Forced to switch fields, Dochez initiated studies on a different type of infection: the Common Cold. Dochez and collaborators confirmed that the common cold was not caused by bacteria by demonstrating that the infection could be induced by exposure to bacteria-free substances. He concluded that the common cold was likely of viral etiology, but techniques of the time period were not sophisticated enough to prove this conclusively.

Dochez was chair of the Department of Bacteriology at the College of Physicians and Surgeons at Columbia University from 1940 to 1949. He retired in 1949 and was honored as the John E. Borne Professor of Medical and Surgical Research Emeritus. Until his death Dochez continued his scientific research, focusing on carcinogenesis in his later years.

== Personal life ==
Although he never came out of the closet while alive, a modern scholar believes Dochez was gay. His coworker was Oswald Avery, with whom he shared an apartment for decades. Dochez was a devout Catholic.

== Legacy ==
During his academic career, Dochez received many honors. Starting with his service in WWII, Dochez advised many governmental agencies. He was a member of the Office of Scientific Research and Development and the National Defense Research Committee. He served on the Board for Coordination of Malarial Studies, the Board for Control of Influenza and Other Epidemic Diseases, and the Hoover Commission on the reorganization of the executive branch of the government. He was awarded the United States Medal of Merit in 1948. He also received the Kober Medal of the Association of American Physicians in 1949 and the Medal of the New York Academy of Medicine in 1958.
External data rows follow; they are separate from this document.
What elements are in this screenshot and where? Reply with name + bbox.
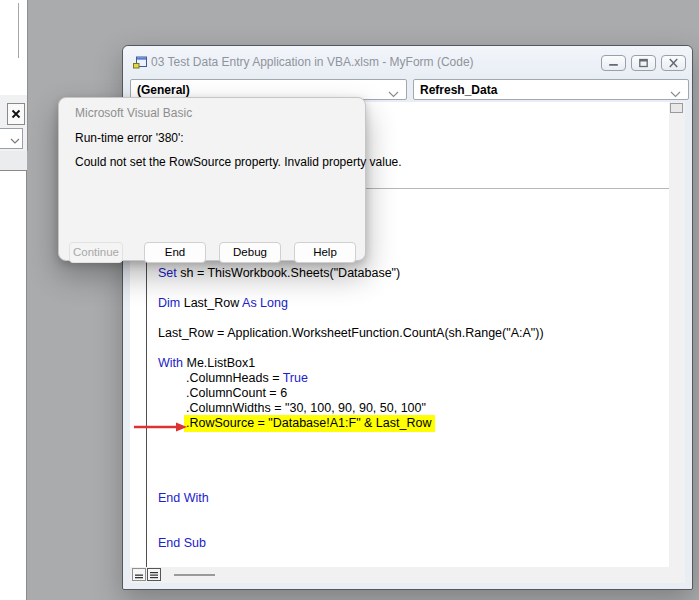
procedure-view-icon <box>135 566 144 584</box>
background-dropdown[interactable] <box>0 128 23 149</box>
restore-icon <box>637 54 650 72</box>
background-lower-panel <box>0 170 27 600</box>
minimize-button[interactable] <box>601 55 626 71</box>
object-dropdown-value: (General) <box>137 83 190 97</box>
code-line: With Me.ListBox1 <box>158 356 255 371</box>
code-line: Dim Last_Row As Long <box>158 296 288 311</box>
annotation-arrow-icon <box>131 420 189 438</box>
chevron-down-icon <box>10 130 20 148</box>
close-button[interactable] <box>7 103 25 125</box>
horizontal-scrollbar-thumb[interactable] <box>174 574 215 576</box>
procedure-dropdown-value: Refresh_Data <box>420 83 497 97</box>
chevron-down-icon <box>670 87 681 101</box>
close-icon <box>668 54 679 72</box>
code-line: End Sub <box>158 536 206 551</box>
window-title: 03 Test Data Entry Application in VBA.xl… <box>151 55 474 69</box>
background-left-panel <box>0 0 28 95</box>
error-code-text: Run-time error '380': <box>75 131 184 145</box>
code-line: .ColumnWidths = "30, 100, 90, 90, 50, 10… <box>186 401 426 416</box>
continue-button: Continue <box>69 242 123 263</box>
window-titlebar[interactable]: 03 Test Data Entry Application in VBA.xl… <box>123 46 692 77</box>
chevron-down-icon <box>388 87 399 101</box>
close-icon <box>11 105 21 123</box>
code-line: .RowSource = "Database!A1:F" & Last_Row <box>186 416 435 431</box>
form-icon <box>133 55 147 73</box>
minimize-icon <box>607 54 620 72</box>
debug-button[interactable]: Debug <box>219 242 281 263</box>
dialog-title: Microsoft Visual Basic <box>75 106 192 120</box>
help-button[interactable]: Help <box>294 242 356 263</box>
desktop-background: 03 Test Data Entry Application in VBA.xl… <box>0 0 699 600</box>
background-gap <box>0 151 27 170</box>
runtime-error-dialog: Microsoft Visual Basic Run-time error '3… <box>58 97 366 261</box>
full-module-view-icon <box>150 566 159 584</box>
code-line: .ColumnHeads = True <box>186 371 308 386</box>
procedure-dropdown[interactable]: Refresh_Data <box>413 79 689 100</box>
procedure-view-button[interactable] <box>132 568 146 581</box>
end-button[interactable]: End <box>144 242 206 263</box>
code-line: End With <box>158 491 209 506</box>
vertical-scrollbar-thumb[interactable] <box>670 103 683 113</box>
error-message-text: Could not set the RowSource property. In… <box>75 155 402 169</box>
full-module-view-button[interactable] <box>147 568 161 581</box>
code-line: Last_Row = Application.WorksheetFunction… <box>158 326 544 341</box>
restore-button[interactable] <box>631 55 656 71</box>
code-line: Set sh = ThisWorkbook.Sheets("Database") <box>158 266 400 281</box>
background-scrollbar-line <box>18 3 19 58</box>
code-line: .ColumnCount = 6 <box>186 386 287 401</box>
window-close-button[interactable] <box>661 55 686 71</box>
vertical-scrollbar[interactable] <box>669 102 685 567</box>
Dochez served as president of the American Association of Immunologists, the Association of American Physicians, and the American Clinical and Climatological Association. In 1933, he was elected to the National Academy of Sciences. He received honorary degrees from New York University (1925), Yale University (1926), and Case Western Reserve University (1931).

In addition to his research career, Dochez was remembered for encouraging and engaging with all members of his lab.